Sydney grew up with the assumption of a universal need for access to the private car, and it shows.
While other cities in our position have started to challenge the car’s supremacy, our governments have continued to build freeways. We have invested in public transport infrastructure that goes places, but nowhere anyone really needs to go. The $26.6 billon Sydney West Metro, for example, connects Sydney’s two central business districts, but bypasses the residential hot spots just west of the Parramatta CBD.
Transport planning consistently fails to respond to the needs of the community it’s meant to serve. It is based on outdated notions such as the value of travel time, ignoring the fact people travel the way they do for multiple reasons. Comfort, convenience and habit will often come before a rational evaluation of whether it’s better to take the bus or the family car.
Furthermore, cost-benefit analyses fail to factor in the true costs and benefits of a sustainable transport system. The business case for investment in a bike network, for example, should include savings to the health system from increased physical activity. And more investment in roads adds to health costs resulting from diseases related to physical inactivity, such as heart disease.
Underpinning our housing, transport and connectivity woes is the fact that our planet is heating. The way we live today in cities like Sydney is both contributing to the problem and preventing the adaptations that need to happen.
Since being elected, the Minns government has stayed silent on the risks of climate change for Sydney. Yet making the transition to a more resilient city will require skill across layers of society, including active engagement with the community and business.
So, what next?
All of these problems will only be resolved when we delve deeply into complexity. We need to respond to the diversity of urban fabrics that together form the whole vast city.
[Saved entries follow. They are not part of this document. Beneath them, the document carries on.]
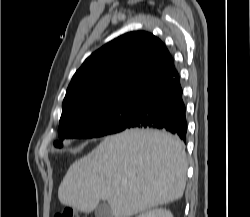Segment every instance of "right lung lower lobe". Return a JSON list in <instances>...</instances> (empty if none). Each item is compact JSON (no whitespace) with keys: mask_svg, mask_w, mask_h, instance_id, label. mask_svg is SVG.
Segmentation results:
<instances>
[{"mask_svg":"<svg viewBox=\"0 0 250 217\" xmlns=\"http://www.w3.org/2000/svg\"><path fill=\"white\" fill-rule=\"evenodd\" d=\"M136 101V109L127 128L164 129L186 142V107L177 71L163 83L144 92Z\"/></svg>","mask_w":250,"mask_h":217,"instance_id":"98d812e1","label":"right lung lower lobe"}]
</instances>
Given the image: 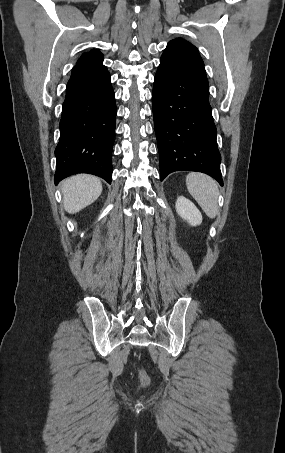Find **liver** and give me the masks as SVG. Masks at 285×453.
Instances as JSON below:
<instances>
[{
    "label": "liver",
    "instance_id": "obj_1",
    "mask_svg": "<svg viewBox=\"0 0 285 453\" xmlns=\"http://www.w3.org/2000/svg\"><path fill=\"white\" fill-rule=\"evenodd\" d=\"M65 210L74 214L92 204L102 192L99 178L79 174L66 179L61 186Z\"/></svg>",
    "mask_w": 285,
    "mask_h": 453
}]
</instances>
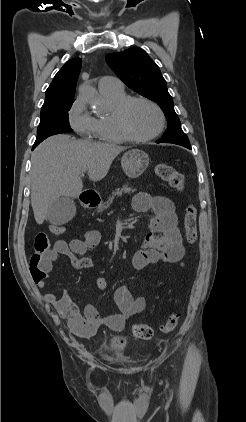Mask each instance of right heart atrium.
Here are the masks:
<instances>
[{
    "instance_id": "1",
    "label": "right heart atrium",
    "mask_w": 246,
    "mask_h": 422,
    "mask_svg": "<svg viewBox=\"0 0 246 422\" xmlns=\"http://www.w3.org/2000/svg\"><path fill=\"white\" fill-rule=\"evenodd\" d=\"M68 121L71 128L85 139L97 137V122L87 110L84 101L77 98L68 111Z\"/></svg>"
}]
</instances>
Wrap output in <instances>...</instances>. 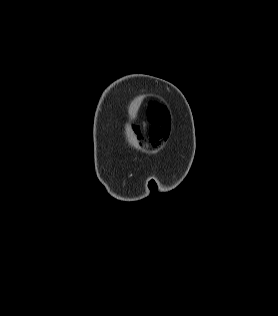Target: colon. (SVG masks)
Returning <instances> with one entry per match:
<instances>
[{
	"mask_svg": "<svg viewBox=\"0 0 278 316\" xmlns=\"http://www.w3.org/2000/svg\"><path fill=\"white\" fill-rule=\"evenodd\" d=\"M163 130L159 126H153L150 130V136L153 141H157L163 137Z\"/></svg>",
	"mask_w": 278,
	"mask_h": 316,
	"instance_id": "5ec220e1",
	"label": "colon"
}]
</instances>
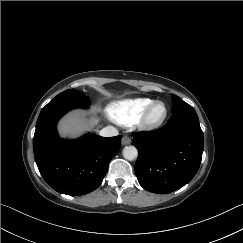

Sydney matters – as a place to live, do business and visit. It needs to be cared for by a body with its interests as its mandate. The housing shortage, car dependency, entrenched monocentricity and the climate challenge demand more than top-down, simple solutions. Middle ground is needed, and that ground is rapidly being lost.
The solution is to take the politics and functions of city planning seriously. We need to better understand that the way our cities are planned and managed determines our ability to deal with the urgent problems we face.
Planning can help us adapt to hotter climates by ensuring we have well-insulated homes powered by renewable electricity and accessible green spaces nearby. Our cities can keep us healthy by providing clean environments and local opportunities for keeping physically active and making social connections. And, of course, we depend on our planning system to collaborate on solving the housing crisis.
But none of these things happen without investments – effective planning takes time, power and funding. And these resources are best allocated to city-wide institutions that know and care about Sydney as a whole.